Problem 1: Film coming off when removing top mylar for development
Cause & Trearment: Moisture is not being removed from film after water lamination. Make sure film is squeegeed evenly and firmly. A climate controlled room is strongly recommended. Use a blown heater or hairdryer to remove moisture from film and improve adhesion. If you are not able to get plate surface up to 180ºF then dry the plate for much longer time than recommended. Humidity in shop may also be too high, relative humidity should be 65% or lower. Plates can be dried overnight without heat in proper humidity. It is a good idea to laminate several plates at one time and dry overnight for exposure the next day as this saves time and energy. A wet-dry bulb hygrometer is highly recommeded to monitor relative humidity in the shop. Try dry lamination if the problem is persistent.
Problem 2: White, cloudy spots forming under film after lamination
Cause & Trearment: Usual cause is the film has not fully dried due to high humidity, see Problem 1. Try dry lamination if the problem is persistent. Impurities on the plate or lamination water may also be to blame. 1. Use distilled water for lamination. If using paper towels on clean copper, Bounty is preferred to other brands because it is chemically free. Powdered cleansers and contaminants not rinsed fully are also possibly to blame, check humidity first. If problem persists and humidity has been ruled out, eliminate powdered clenser and switch to a good metal polish, followed by a high strength degreaser such as TSP, Tri Sodium Phosphate/90. Do not use cleaners with orange oil or D-limonene. DO NOT SAND YOUR PLATES. Sanding plates makes microscopic valleys and ridges that can trap cleaners and prevent Puretch from adhering because it may not let Puretch reach the valleys. This method only works for thicker films and is not recommended for Puretch. Sanding plates creates too much plate tone and can also negatively affect resolution fidelity because the surface is roughened and may refract light during exposure.

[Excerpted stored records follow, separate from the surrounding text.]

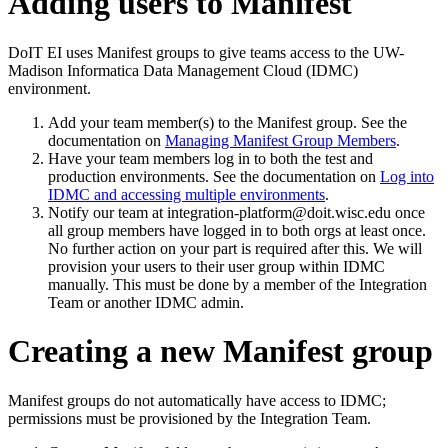
Adding users to Manifest
DoIT EI uses Manifest groups to give teams access to the UW-
Madison Informatica Data Management Cloud (IDMC)
environment.
Add your team member(s) to the Manifest group. See the
documentation on
Managing Manifest Group Members
.
Have your team members log in to both the test and
production environments. See the documentation on
Log into
IDMC and accessing multiple environments
.
Notify our team at integration-platform@doit.wisc.edu once
all group members have logged in to both orgs at least once.
No further action on your part is required after this. We will
provision your users to their user group within IDMC
manually. This must be done by a member of the Integration
Team or another IDMC admin.
Creating a new Manifest group
Manifest groups do not automatically have access to IDMC;
permissions must be provisioned by the Integration Team.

Problem 3: Not able to etch small dots in hilghights
Cause & Trearment:
Problem 4: Film breaking down during development
Cause & Trearment: Exposure may be too short, use a Stouffer to determine correct exposure, do not adjust development time, always keep this standard and adjust exposure. If exposure has been ruled out then usually the film has not dried fully after laminating it to the plate with water. The mylar may remove properly but areas that should remain on the plate will swell during development and eventually come off. The film needs to be dried longer. See problem 1.
Problem 5: Plate not biting evenly, streaky or splotchy
Cause & Trearment:
Problem 6: Film not adhering at edges of plate
Cause & Trearment: Do not bevel plates before lamination. A slight burr from shear may cause an air pocket at edge, carefully knock this off with a scraper or file without over beveling. Clean back of plates around edges to keep grease, etc from creeping in at edges. Always trim film from front side of plate with very sharp blade. Do not prop plates on edge for drying, this can cause delamming at that edge, dry flat instead.
Problem 7: Small holes in film and etch
Cause & Trearment: Dust and dirt particles in lamination or exposing unit. Clean glass in contact frame on both sides with razor blade and glass cleaner. Always work in a clean, dust free lamination room. Use a dust roller on plate prior to spray and lamination. Inspect plate and retouch pinholes with paint marker or asphaltum prior to etching.
Problem 8: Film is not exposing and developing like it was previously
Cause & Treatment: Film may be old or stored improperly. Puretch has a one year shelf life, check date of purchase. Store film in black bag in the box between 40 and 70ºF and between 30% and 65% humidity. The shelf life may be extended beyond a year if it is stored in the cooler temps within this range. If you do timed exposures and don't use a light integrator, your light source may have weakened. Do a Stouffer test to determine how film is responding and make necessary adjustments.